The world uncovers my soul , allowing me to question who I am, and what place I hold in this life. More often, than not, I relinquish myself to the notion that God created me for a greater purpose than I can possibly see. He carries me through all the trials and tribulations that I encounter.
Truth be known...that I am a miracle on this earth. I should have never lived through the first nine years of my life, but by the grace and mercy of our loving God he gave me every breath to breathe...literally.
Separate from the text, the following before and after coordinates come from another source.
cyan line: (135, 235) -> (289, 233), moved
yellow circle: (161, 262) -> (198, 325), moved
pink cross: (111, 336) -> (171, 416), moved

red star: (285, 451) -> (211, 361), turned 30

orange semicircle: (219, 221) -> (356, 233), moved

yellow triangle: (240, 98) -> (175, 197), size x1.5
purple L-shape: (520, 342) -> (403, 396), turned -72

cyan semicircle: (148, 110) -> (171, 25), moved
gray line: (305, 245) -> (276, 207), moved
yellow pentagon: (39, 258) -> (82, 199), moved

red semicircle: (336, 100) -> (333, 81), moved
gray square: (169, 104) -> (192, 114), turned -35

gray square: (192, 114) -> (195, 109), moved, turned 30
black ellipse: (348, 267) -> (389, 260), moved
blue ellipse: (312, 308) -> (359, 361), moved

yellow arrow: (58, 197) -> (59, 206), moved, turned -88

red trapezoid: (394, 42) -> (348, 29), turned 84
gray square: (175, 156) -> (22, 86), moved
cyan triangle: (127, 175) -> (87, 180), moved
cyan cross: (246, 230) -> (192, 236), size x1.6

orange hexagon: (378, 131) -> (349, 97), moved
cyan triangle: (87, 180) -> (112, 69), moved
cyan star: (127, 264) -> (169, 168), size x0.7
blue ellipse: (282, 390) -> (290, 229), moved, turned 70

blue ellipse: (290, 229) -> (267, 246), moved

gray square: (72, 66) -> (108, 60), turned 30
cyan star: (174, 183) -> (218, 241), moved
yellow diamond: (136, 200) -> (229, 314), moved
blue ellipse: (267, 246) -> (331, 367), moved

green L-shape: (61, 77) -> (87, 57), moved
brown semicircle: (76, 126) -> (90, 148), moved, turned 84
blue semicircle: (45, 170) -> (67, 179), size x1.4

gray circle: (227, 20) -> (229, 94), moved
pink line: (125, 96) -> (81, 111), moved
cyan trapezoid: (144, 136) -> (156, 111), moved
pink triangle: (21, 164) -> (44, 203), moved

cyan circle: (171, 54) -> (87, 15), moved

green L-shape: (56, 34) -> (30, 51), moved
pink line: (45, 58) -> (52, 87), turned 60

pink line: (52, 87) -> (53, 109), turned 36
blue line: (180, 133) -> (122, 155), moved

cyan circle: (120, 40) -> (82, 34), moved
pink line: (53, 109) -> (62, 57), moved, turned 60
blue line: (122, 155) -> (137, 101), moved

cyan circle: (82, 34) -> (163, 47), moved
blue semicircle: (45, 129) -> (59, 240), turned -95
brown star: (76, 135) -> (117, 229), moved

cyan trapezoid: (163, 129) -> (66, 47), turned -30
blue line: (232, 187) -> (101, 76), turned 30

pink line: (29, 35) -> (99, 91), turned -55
Many know my story, but I thought I would share it again. When I entered this world I was grayish/blue in color. The doctors and nurses were at my side and ran many tests on me to figure out what the actual problem was. At the time I was rushed to another hospital to run more tests . Finally, doctors concluded that I wasn't born with a pulmonary valve. This is the valve that pumps the blood to the rest of the body. Instead I had a hole in my heart that did the work for this missing valve. I walked nine years on this earth until I had a major open heart surgery. My family and the doctors had faith that I would survive until an adult valve could be placed within my heart. This was a huge decision and one that clearly shows the miraculous gift of life. I don't think that I should be here...and each day I face truly is a gift from above.
I have physical scar from the surgery that stays with me everyday. When I look at this scar...I see God's provision and care written all over my life. The very breath of life that He gives...I breathed.
The deeper blessing in life is just simply allowing Him to breathe for us, when we can't breathe for ourselves.